_Exercise description:_ The lines to reproduce from the material below are those from the one containing "Wrap output in <instances>...</instances>. Segment regions" through the one containing "Wrap output in <instances>...</instances>. Mask", both included; write them out exactly and add nothing.

_Material for the task:_
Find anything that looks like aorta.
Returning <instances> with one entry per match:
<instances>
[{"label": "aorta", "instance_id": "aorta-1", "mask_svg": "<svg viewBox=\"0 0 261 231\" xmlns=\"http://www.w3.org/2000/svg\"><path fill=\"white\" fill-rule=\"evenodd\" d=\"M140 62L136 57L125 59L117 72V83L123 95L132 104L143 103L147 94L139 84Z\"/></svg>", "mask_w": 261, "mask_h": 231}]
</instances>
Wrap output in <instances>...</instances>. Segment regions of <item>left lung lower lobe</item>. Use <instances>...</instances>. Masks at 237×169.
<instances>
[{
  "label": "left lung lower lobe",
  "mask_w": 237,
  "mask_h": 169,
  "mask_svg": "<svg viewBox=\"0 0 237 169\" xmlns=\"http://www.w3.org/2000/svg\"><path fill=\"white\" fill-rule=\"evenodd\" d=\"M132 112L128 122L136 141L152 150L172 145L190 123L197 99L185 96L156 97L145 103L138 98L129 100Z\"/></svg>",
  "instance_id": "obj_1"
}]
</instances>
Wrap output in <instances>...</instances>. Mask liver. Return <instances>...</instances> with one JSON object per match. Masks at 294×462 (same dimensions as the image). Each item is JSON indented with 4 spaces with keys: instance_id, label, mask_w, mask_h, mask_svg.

==

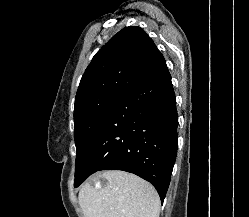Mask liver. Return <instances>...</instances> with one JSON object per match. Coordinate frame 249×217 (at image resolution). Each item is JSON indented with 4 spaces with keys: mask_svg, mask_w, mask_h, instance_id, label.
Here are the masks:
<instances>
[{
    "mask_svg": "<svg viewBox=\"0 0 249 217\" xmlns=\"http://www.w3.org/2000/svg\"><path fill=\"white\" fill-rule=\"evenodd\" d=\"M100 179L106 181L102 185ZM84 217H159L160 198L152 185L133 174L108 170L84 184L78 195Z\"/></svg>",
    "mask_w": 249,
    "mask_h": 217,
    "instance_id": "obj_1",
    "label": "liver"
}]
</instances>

--

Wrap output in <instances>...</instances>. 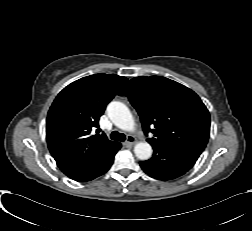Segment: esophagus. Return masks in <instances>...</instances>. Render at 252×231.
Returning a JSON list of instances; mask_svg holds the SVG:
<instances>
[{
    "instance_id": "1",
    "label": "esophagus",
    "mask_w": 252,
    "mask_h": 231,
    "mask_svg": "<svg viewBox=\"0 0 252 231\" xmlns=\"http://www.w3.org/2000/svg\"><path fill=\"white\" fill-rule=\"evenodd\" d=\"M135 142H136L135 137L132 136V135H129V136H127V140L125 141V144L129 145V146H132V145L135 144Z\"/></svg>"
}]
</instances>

_Result of this task:_
Wrap output in <instances>...</instances>. Segment regions of <item>left lung lower lobe</item>. Use <instances>...</instances>. Masks at 237×169.
<instances>
[{
  "label": "left lung lower lobe",
  "mask_w": 237,
  "mask_h": 169,
  "mask_svg": "<svg viewBox=\"0 0 237 169\" xmlns=\"http://www.w3.org/2000/svg\"><path fill=\"white\" fill-rule=\"evenodd\" d=\"M132 112L128 122L136 141L152 150L172 145L190 123L197 99L185 96L156 97L145 103L138 98L129 100Z\"/></svg>",
  "instance_id": "obj_1"
}]
</instances>
Wrap output in <instances>...</instances>. Mask liver. Return <instances>...</instances> with one JSON object per match. Masks at 294×462 (same dimensions as the image). Each item is JSON indented with 4 spaces with keys: instance_id, label, mask_w, mask_h, mask_svg.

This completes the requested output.